MindConnect-NodeJS - CLI - Data Lake

Introduction

The Integrated Data Lake (IDL) is a repository that allows you to store structured and unstructured data in its native format until it is needed. It handles large data pools for which the schema and data requirements are not defined until the data is queried. This offers more agility and flexibility than traditional data management systems.

The Integrated Data Lake Service allows you to store your data as is, analyze it using dashboards and visualizations or use it for big data processing, real-time analytics, and machine learning.

The data lake access can be purchased at Siemens Digital Exchange.

Overview

The mc data-lake command can be used to configure the data lake access, get data lake access tokens, generate signed urls for upload and download and also upload the files to datalake. Here is the overview for the command:

$ mc data-lake --help
Usage: mc data-lake|dlk [options]

manage data lake, data lake access permissions and STS tokens *

Options:
  -m, --mode [...]                   mode: list | write | delete | readtoken | writetoken | uploadurl | downloadurl | upload
                                      (default:"list")
  -f, --file <file>                  file to upload
  -l, --shell [bash|ps|cmd]          output format for STS token [bash | ps | cmd] (default: "bash")
  -p, --path <path>                  path for read/write token or uploadUrl downloadUrl comamand
  -i, --permissionid <permissionid>  permission id for delete operation
  -s, --subtenantid <subtenantid>    subtenant id
  -d, --duration <duration>          duration in seconds (default: "3600")
  -k, --passkey <passkey>            passkey
  -y, --retry <number>               retry attempts before giving up (default: "3")
  -v, --verbose                      verbose output
  -h, --help                         display help for command

  Examples:

    mc data-lake --mode list                    lists all configured permissions for data lake
    mc data-lake --mode write                   allow writing to the data lake
    mc data-lake --mode write --path data/      allow writing to the data lake from data/ folder
    mc data-lake --mode readtoken               create AWS STS Token with read rights
    mc data-lake --mode writetoken              create AWS STS Token with write rights from data lake root
    mc data-lake --mode writetoken --path data/ create AWS STS Token with write rights from data/ folder
    mc data-lake --mode delete --permissionid  <permissionid>                    delete writing permission with selected permissionid
    mc data-lake --mode upload --file CHANGELOG.md --path uploads/CHANGELOG.md   upload file to data lake
    mc data-lake --mode downloadurl --path uploads/CHANGELOG.md                  generate download url for the path

  Additional Information:

    Purchasing Data Lake: https://www.dex.siemens.com/mindsphere/applications/integrated-data-lake
    Data Lake APIs: https://developer.mindsphere.io/apis/iot-integrated-data-lake/api-integrated-data-lake-overview.html

  Important:

  Authentication with service credentials or app credentials:

        - either append option [--passkey <your passkey>] to the command
        - or create environment variable MDSP_PASSKEY with your current passkey

  Authentication with borrowed session cookie and xsrf-token cookie:

        - create environment variables MDSP_HOST , MDSP_SESSION and MDSP_XSRF_TOKEN using borrowed cookies

  Full Documentation:

    https://opensource.mindsphere.io/docs/mindconnect-nodejs/cli/setting-up-the-cli.html

Enabling Access to Data Lake Paths

Currently all tenants and subtenants have enabled read permission at the root level. You can manage the write permissions by using mc data-lake --mode write command.

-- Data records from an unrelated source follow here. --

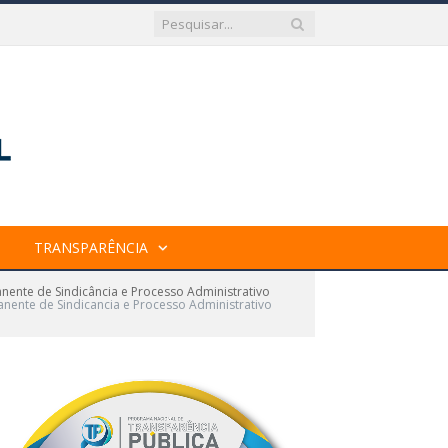
TRANSPARÊNCIA
nente de Sindicância e Processo Administrativo
anente de Sindicancia e Processo Administrativo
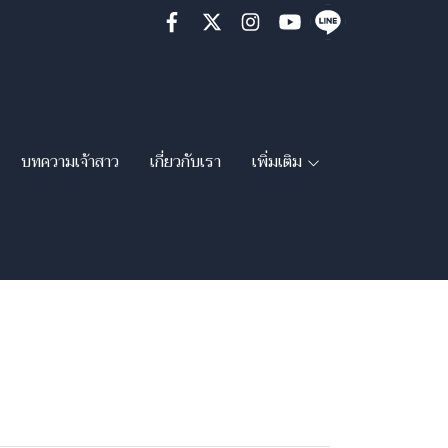
บทความเจ้าสาว
เกี่ยวกับเรา
เพิ่มเติม
าบ่าว"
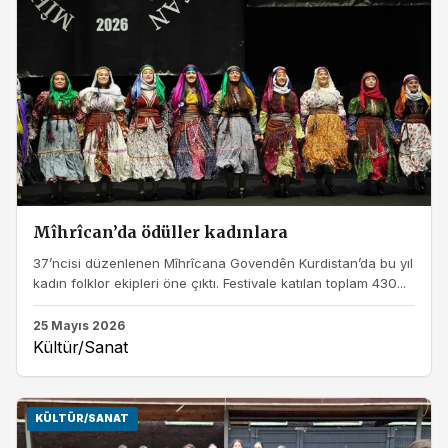
Mîhrîcan’da ödüller kadınlara
37’ncisi düzenlenen Mîhrîcana Govendên Kurdistan’da bu yıl
kadın folklor ekipleri öne çıktı. Festivale katılan toplam 430...
25 Mayıs 2026
Kültür/Sanat
KÜLTÜR/SANAT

For example you can enable the write access for the data-lake on root level as well:

$ mc data-lake --mode write
07576e1f-a45c-xxxx-b639-22788a81f8bd /  WRITE   2020-11-07T18:35:47.260Z
Write permission with 07576e1f-a45c-xxxx-b639-22788a81f8bd created.

Or you can be more specific by enabling write access only to upload folder:

$ mc data-lake --mode write --path upload
2662532a-a507-xxxx-8b96-93023f63b402 /upload    WRITE   2020-11-07T18:37:59.347Z
Write permission with 2662532a-xxxx-4da6-8b96-93023f63b402 created.

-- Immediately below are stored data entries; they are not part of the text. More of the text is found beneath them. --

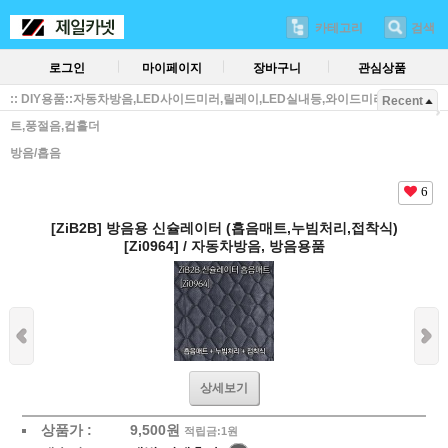
카테고리
검색
로그인
마이페이지
장바구니
관심상품
:: DIY용품::자동차방음,LED사이드미러,릴레이,LED실내등,와이드미러,방진매
Recent
트,풍절음,컵홀더
방음/흡음
6
[ZiB2B] 방음용 신슐레이터 (흡음매트,누빔처리,접착식)
[Zi0964] / 자동차방음, 방음용품
상세보기
상품가 :
9,500
원
적립금:1원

The permissions can be listed by using mc data-lake --mode list and deleted by using mc data-lake --mode delete command.

# List permissions
$ mc data-lake --mode list
permissionid    path    mode    created subtentantid
2662532a-a507-4da6-xxxx-93023f63b402 /upload    WRITE   2020-11-07T18:37:59.000Z
1 permissions listed.

# Delete permission
mc data-lake --mode delete --permissionid 2662532a-a507-4da6-xxxx-93023f63b402

Generating AWS STS Credentials

If you want to use AWS tooling to access your integrated data lake you will need the AWS access tokens.(mc data-lake --mode readtoken and mc data-lake --mode writetoken)

The following command will generate the necessary tokens which you can copy to your command shell or GUI application which needs access to Integrated Data Lake. The --shell option will generate the token in corresponding shell format. Default is bash but you can also create variables for powershell (--shell ps) and windows command line (--shell cmd) command.

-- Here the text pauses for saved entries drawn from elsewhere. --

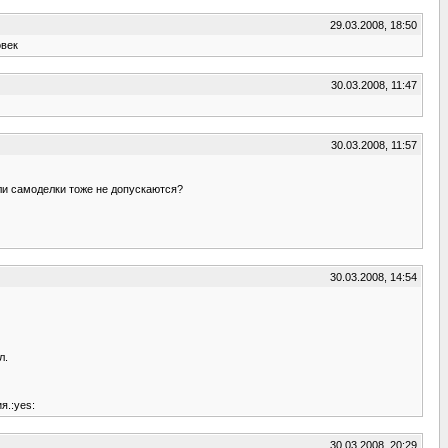
29.03.2008, 18:50
овек
30.03.2008, 11:47
30.03.2008, 11:57
или самоделки тоже не допускаются?
30.03.2008, 14:54
л.
я.:yes:
30.03.2008, 20:29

$ mc data-lake --mode readtoken --shell ps

Copy the following commands to your ps shell to enable s3 authorization:

$Env:AWS_ACCESS_KEY_ID="ASIA...."
$Env:AWS_SECRET_ACCESS_KEY="l9pl...."
$Env:AWS_SESSION_TOKEN="FwoGZXIvYX...IoY"

Example aws s3 ls command:

        aws s3 ls s3://datalake-prod-a-presdev-1576231018923/data/ten=presdev/

Integrated Data Lake S3 bucket:

        s3://datalake-prod-a-presdev-1576231018923/data/ten=presdev/

Generating the signed URLs for Upload and Download

You can use the mc --mode uploadurl and mc --mode downloadurl command to generate the corresponding AWS Signed URLs for upload and download to data lake.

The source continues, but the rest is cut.